── DATA FOR ANALYSIS

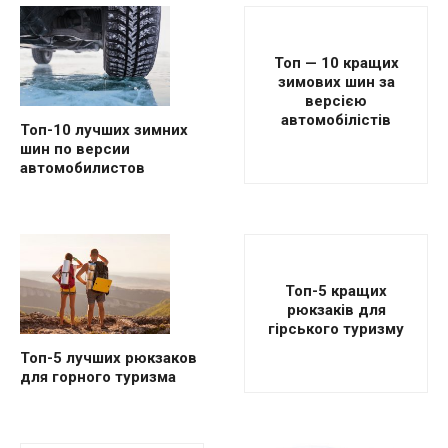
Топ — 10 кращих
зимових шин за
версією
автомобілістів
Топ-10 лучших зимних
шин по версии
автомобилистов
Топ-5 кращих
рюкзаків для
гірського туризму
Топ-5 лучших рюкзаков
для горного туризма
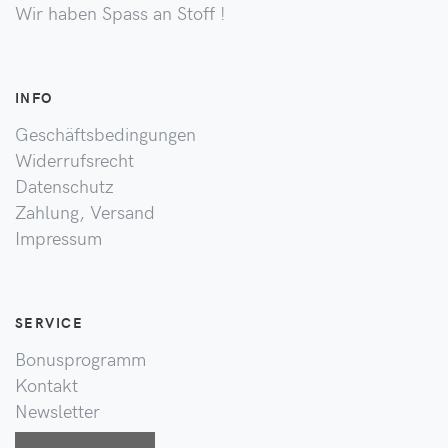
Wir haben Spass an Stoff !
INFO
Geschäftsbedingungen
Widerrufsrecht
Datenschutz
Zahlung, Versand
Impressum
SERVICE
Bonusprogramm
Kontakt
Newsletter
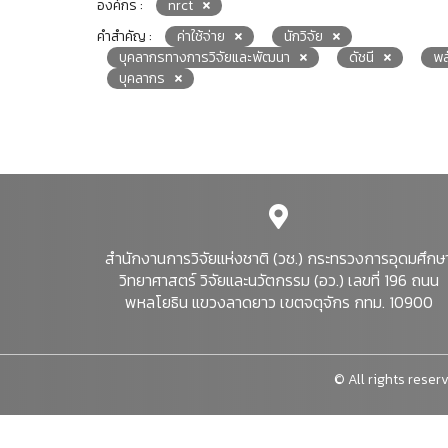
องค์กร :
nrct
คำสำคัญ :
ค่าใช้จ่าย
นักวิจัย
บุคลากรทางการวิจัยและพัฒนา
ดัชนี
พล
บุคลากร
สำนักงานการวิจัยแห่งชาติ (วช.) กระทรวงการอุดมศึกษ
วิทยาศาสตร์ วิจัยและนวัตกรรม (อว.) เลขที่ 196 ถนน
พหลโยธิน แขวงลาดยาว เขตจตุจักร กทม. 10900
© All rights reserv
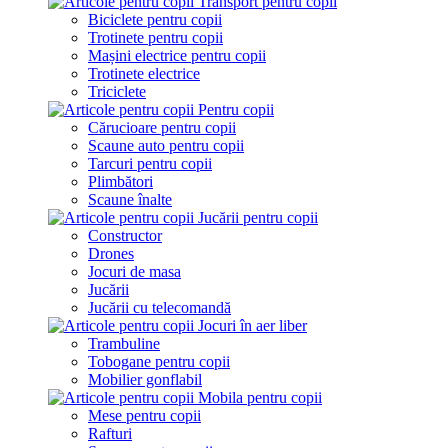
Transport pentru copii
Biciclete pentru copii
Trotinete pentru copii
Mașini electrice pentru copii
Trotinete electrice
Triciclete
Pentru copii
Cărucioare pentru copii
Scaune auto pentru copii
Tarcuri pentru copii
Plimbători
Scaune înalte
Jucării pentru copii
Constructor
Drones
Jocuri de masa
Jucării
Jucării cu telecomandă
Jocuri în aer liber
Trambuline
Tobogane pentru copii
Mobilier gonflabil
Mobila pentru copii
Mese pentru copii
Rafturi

────
── DATA FOR ANALYSIS

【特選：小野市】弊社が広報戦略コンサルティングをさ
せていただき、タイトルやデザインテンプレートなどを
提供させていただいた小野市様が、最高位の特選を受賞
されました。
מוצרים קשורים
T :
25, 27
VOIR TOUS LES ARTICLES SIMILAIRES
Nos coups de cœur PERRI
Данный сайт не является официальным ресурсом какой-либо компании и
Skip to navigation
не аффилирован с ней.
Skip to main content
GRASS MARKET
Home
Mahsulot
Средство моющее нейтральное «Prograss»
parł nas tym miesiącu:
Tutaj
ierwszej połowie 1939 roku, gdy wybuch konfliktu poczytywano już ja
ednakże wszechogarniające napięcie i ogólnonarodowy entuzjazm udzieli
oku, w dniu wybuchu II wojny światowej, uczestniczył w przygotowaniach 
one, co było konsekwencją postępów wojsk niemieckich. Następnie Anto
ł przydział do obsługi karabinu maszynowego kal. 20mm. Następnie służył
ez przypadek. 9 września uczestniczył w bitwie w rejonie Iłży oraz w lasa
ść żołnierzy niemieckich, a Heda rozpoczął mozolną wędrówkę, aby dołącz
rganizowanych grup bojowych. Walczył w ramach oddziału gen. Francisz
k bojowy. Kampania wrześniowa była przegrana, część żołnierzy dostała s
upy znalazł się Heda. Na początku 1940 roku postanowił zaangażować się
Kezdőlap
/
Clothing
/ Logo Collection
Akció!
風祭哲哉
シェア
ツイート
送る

────

Search the records for the string "Scaune" and return every line in which it occurs.

(PROBLEM SOLUTION)
Scaune auto pentru copii
Scaune înalte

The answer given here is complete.